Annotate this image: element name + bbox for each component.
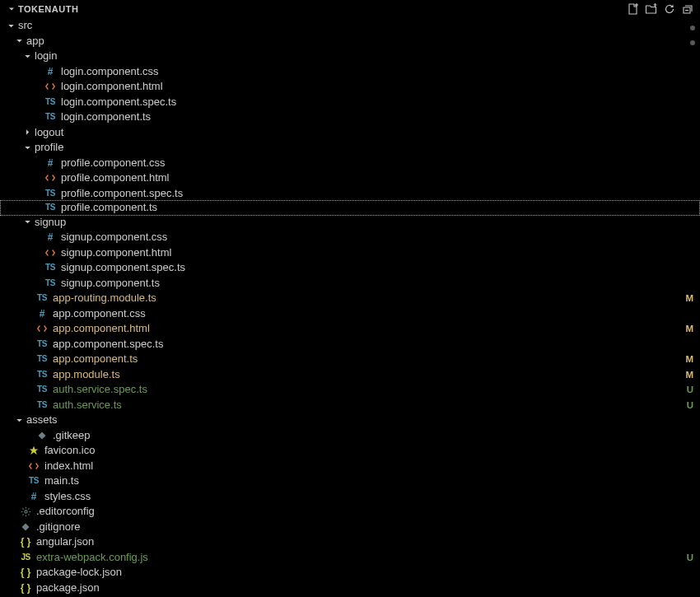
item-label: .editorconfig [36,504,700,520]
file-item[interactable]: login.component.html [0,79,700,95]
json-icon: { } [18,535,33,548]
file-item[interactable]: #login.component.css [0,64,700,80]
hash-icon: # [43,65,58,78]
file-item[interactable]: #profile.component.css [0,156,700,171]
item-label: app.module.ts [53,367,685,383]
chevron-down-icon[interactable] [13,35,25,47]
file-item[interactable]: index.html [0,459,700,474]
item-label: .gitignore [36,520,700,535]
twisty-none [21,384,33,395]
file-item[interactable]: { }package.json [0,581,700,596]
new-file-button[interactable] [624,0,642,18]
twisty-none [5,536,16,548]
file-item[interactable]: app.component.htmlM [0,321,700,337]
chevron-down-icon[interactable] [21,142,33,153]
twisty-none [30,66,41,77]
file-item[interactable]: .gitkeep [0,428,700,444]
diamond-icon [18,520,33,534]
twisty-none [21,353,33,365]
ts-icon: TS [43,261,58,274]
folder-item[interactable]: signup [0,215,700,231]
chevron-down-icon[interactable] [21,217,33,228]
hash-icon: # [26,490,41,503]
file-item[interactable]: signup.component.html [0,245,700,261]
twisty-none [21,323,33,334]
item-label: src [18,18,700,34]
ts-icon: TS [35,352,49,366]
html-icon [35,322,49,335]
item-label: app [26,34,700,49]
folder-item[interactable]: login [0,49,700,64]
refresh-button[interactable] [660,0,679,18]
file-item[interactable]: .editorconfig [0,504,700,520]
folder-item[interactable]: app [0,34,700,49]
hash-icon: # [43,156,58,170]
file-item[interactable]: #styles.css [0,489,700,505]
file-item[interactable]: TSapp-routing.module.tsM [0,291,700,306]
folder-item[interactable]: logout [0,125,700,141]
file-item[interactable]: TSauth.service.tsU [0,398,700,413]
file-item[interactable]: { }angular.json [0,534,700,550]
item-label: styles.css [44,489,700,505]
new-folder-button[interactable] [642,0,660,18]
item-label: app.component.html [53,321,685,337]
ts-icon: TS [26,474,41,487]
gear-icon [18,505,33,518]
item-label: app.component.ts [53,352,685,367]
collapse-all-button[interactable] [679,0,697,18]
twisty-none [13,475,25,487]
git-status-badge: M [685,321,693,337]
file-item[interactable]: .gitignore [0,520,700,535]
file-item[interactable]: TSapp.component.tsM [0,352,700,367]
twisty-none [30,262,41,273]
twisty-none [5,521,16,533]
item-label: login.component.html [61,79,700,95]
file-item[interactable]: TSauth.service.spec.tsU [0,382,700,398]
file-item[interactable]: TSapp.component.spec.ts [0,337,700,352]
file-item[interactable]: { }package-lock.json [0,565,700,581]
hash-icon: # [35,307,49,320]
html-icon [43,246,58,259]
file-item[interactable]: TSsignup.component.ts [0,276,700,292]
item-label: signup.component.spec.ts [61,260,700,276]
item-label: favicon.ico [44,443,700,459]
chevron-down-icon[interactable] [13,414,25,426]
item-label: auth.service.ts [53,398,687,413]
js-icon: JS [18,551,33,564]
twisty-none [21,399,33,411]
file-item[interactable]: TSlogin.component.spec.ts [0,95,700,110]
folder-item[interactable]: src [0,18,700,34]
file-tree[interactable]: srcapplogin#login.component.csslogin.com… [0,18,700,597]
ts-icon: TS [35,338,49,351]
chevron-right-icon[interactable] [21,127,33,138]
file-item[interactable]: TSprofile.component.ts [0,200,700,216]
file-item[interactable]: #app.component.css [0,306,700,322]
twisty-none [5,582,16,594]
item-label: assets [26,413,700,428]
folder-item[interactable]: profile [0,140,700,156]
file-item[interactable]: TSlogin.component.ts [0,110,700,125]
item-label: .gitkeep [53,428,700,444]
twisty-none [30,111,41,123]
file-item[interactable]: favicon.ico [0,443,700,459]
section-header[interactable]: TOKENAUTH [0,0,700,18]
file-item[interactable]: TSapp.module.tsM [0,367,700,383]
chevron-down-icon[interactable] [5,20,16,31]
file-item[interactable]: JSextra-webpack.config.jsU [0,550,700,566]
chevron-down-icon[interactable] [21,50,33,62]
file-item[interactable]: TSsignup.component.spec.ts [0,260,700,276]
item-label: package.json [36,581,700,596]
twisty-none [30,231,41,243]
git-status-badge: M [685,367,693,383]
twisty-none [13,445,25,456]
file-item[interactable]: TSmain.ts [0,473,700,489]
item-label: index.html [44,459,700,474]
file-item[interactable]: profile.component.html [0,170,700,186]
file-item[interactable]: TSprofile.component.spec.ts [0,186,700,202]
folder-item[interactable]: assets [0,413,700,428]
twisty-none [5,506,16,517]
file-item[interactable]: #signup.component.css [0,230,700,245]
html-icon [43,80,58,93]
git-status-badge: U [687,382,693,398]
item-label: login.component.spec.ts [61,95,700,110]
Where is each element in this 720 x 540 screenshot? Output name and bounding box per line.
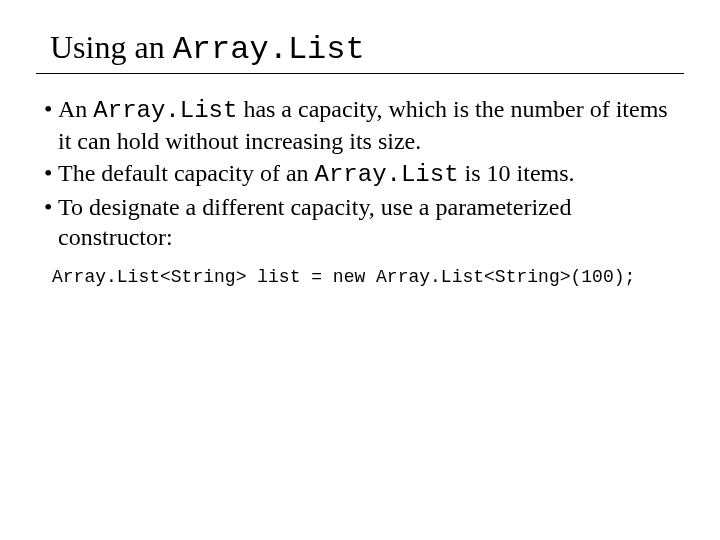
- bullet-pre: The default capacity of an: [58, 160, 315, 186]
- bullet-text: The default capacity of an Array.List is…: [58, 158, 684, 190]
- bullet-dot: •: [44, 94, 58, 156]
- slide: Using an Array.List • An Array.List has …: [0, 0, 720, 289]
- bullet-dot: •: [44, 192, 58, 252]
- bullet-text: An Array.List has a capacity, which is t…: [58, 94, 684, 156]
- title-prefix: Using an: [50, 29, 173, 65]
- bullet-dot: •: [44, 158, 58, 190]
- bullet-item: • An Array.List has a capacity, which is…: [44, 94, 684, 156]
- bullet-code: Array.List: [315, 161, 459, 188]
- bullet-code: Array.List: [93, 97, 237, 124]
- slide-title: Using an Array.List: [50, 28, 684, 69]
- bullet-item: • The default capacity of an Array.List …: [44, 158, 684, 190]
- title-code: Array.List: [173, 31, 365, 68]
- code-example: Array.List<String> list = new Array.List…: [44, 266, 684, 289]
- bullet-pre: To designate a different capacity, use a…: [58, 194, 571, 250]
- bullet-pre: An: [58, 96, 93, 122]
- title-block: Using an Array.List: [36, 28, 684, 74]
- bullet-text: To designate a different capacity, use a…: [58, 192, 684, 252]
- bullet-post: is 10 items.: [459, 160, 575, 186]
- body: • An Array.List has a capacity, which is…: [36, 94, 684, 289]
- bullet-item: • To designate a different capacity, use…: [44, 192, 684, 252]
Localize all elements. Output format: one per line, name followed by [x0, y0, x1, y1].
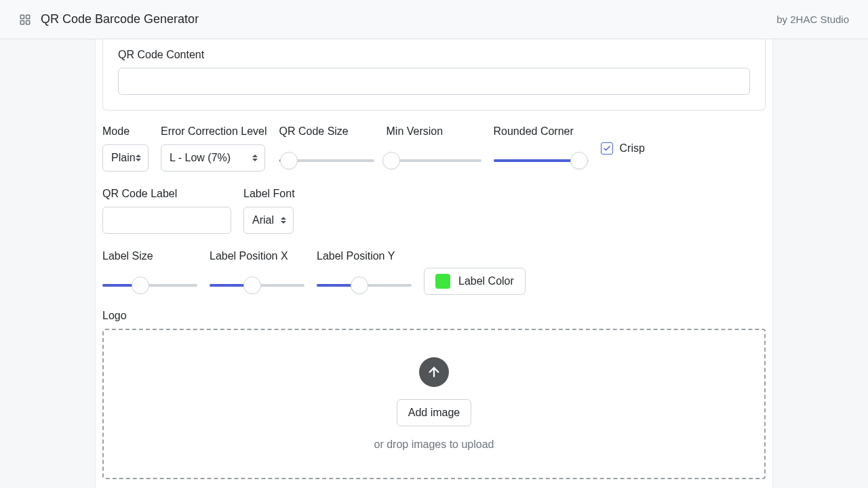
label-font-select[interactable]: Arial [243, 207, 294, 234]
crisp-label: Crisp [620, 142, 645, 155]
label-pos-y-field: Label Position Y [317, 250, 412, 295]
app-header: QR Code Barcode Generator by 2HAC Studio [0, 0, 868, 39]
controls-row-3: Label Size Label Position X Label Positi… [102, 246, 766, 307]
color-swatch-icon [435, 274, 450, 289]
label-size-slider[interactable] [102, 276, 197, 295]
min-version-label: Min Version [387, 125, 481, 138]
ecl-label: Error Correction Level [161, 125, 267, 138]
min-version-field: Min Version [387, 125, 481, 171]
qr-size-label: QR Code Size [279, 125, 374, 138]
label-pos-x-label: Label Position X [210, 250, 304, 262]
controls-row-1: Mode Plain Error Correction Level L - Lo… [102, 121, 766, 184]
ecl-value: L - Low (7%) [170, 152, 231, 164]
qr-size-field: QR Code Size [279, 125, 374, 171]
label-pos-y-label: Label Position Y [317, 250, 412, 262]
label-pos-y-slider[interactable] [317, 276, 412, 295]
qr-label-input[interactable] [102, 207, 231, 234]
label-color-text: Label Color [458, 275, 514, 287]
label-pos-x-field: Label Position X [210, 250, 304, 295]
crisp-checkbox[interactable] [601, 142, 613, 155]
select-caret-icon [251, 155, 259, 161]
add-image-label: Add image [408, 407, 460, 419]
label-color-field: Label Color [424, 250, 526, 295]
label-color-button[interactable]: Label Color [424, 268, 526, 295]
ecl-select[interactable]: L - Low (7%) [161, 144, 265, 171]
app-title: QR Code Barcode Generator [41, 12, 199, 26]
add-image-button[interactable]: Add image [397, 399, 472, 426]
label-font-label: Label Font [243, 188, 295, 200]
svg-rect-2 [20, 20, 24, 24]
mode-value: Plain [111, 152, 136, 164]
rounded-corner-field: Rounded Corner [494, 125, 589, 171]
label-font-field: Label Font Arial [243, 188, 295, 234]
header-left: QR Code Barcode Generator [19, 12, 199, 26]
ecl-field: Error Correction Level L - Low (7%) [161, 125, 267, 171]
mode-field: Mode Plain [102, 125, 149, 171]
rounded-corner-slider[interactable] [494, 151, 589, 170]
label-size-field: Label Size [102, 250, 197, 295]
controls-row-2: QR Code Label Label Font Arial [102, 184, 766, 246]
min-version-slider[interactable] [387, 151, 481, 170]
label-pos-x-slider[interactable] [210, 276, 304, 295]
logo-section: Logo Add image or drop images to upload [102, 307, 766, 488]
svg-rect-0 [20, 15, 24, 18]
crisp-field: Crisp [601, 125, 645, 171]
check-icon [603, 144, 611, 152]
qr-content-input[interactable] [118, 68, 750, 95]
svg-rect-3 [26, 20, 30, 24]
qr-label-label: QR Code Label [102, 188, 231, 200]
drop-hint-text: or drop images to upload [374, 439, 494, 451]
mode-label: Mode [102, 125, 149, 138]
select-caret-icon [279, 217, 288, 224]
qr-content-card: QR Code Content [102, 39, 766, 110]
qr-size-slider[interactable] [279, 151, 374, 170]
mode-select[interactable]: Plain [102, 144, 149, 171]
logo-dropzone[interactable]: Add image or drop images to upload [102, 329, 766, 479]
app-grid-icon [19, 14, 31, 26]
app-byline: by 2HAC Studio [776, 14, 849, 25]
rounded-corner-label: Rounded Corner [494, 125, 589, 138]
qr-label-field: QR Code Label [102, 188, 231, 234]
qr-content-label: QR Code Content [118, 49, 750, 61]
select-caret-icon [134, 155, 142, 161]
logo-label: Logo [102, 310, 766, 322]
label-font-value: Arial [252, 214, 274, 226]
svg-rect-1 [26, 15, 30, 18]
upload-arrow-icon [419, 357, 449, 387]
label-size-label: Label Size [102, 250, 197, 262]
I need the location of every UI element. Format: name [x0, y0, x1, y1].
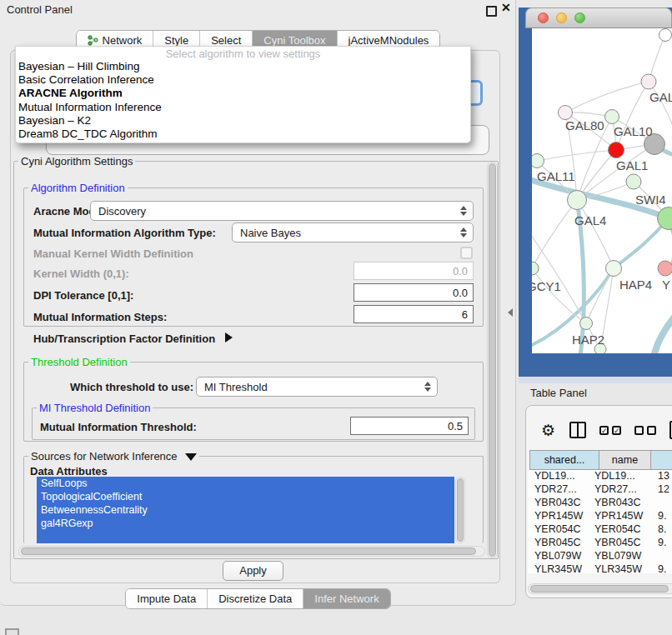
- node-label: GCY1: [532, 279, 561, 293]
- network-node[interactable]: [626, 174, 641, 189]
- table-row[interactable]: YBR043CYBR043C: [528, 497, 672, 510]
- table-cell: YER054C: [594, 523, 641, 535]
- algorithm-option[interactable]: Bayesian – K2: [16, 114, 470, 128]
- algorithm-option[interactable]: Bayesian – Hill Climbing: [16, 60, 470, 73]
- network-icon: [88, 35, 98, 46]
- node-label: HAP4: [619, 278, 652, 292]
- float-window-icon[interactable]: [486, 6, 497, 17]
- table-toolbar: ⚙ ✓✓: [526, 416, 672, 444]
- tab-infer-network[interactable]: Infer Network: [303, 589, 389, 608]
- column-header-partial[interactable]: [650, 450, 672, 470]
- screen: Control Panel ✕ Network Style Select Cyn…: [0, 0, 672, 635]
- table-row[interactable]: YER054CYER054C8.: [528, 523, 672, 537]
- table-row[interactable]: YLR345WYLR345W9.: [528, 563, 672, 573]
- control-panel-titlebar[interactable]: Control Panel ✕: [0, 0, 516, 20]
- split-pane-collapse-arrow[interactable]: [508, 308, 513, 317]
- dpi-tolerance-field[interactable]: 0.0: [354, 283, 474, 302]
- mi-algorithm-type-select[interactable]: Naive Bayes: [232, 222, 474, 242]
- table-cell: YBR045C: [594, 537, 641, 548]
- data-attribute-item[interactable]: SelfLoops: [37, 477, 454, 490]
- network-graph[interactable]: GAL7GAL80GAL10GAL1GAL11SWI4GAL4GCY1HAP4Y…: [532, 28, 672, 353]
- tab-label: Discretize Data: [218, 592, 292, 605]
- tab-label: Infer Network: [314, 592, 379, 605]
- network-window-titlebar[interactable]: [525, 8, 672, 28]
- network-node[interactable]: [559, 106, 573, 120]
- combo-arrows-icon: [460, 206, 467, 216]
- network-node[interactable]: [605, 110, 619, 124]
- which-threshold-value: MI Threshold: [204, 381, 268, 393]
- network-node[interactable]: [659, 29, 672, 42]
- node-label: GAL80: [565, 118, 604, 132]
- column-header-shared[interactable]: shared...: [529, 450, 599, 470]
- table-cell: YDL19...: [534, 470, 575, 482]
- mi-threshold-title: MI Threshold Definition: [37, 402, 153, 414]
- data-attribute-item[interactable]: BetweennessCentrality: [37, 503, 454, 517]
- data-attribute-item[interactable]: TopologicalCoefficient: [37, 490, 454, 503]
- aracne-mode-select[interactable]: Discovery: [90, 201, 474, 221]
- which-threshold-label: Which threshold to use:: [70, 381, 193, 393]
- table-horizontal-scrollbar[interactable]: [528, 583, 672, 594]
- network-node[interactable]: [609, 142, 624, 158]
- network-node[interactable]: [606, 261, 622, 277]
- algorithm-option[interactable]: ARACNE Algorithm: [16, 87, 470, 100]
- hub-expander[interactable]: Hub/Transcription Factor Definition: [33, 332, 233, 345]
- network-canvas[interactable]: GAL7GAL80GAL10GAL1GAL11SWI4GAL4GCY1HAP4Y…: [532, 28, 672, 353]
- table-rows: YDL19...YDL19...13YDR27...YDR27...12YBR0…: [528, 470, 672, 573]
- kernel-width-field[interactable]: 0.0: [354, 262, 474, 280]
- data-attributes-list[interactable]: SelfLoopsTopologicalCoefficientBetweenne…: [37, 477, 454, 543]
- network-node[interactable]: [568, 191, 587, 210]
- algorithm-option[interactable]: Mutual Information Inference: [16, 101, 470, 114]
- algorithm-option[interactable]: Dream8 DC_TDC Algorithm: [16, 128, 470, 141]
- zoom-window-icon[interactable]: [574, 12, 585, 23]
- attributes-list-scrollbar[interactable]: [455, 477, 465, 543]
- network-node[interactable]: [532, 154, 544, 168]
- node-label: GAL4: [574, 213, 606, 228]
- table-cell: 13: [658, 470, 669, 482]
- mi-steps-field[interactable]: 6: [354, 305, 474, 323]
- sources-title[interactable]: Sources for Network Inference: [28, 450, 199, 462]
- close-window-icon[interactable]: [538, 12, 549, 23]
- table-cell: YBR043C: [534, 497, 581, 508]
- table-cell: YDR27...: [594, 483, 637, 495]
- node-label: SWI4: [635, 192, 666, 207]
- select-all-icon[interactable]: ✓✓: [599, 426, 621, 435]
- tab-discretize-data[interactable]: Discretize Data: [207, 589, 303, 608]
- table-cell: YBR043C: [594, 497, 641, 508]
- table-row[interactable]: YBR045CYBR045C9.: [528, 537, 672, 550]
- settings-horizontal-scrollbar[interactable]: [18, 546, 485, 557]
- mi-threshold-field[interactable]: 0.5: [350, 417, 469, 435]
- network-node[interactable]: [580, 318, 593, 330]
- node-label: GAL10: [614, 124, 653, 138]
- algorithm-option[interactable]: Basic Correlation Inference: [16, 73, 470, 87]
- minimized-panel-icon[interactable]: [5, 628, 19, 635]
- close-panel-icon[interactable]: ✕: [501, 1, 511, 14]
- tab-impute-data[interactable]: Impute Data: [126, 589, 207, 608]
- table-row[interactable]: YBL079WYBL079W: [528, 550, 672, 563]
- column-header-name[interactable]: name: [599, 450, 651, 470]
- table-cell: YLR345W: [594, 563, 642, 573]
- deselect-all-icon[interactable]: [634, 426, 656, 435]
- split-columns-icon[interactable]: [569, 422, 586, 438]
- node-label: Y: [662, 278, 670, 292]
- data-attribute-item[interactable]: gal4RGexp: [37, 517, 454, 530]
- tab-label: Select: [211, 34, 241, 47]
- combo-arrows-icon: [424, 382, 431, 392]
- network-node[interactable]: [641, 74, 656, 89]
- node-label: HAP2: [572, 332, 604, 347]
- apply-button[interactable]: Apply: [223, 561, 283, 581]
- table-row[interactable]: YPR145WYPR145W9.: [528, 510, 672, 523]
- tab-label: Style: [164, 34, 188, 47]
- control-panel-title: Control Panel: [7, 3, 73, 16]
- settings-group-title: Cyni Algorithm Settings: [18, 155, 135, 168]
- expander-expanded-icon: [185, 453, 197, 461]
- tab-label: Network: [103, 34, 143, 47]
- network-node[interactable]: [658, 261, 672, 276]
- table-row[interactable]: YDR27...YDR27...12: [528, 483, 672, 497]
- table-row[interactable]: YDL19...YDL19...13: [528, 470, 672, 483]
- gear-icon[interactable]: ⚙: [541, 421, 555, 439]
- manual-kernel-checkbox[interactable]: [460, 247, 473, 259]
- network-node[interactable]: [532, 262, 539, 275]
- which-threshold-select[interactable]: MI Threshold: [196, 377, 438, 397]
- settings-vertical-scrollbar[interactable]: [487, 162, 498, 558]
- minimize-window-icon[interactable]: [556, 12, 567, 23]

What is required:
Where does the word "horizontal" appear in the records? Copy every line that holds it.

Task output:
- table-horizontal-scrollbar[interactable]: [528, 583, 672, 594]
- settings-horizontal-scrollbar[interactable]: [18, 546, 485, 557]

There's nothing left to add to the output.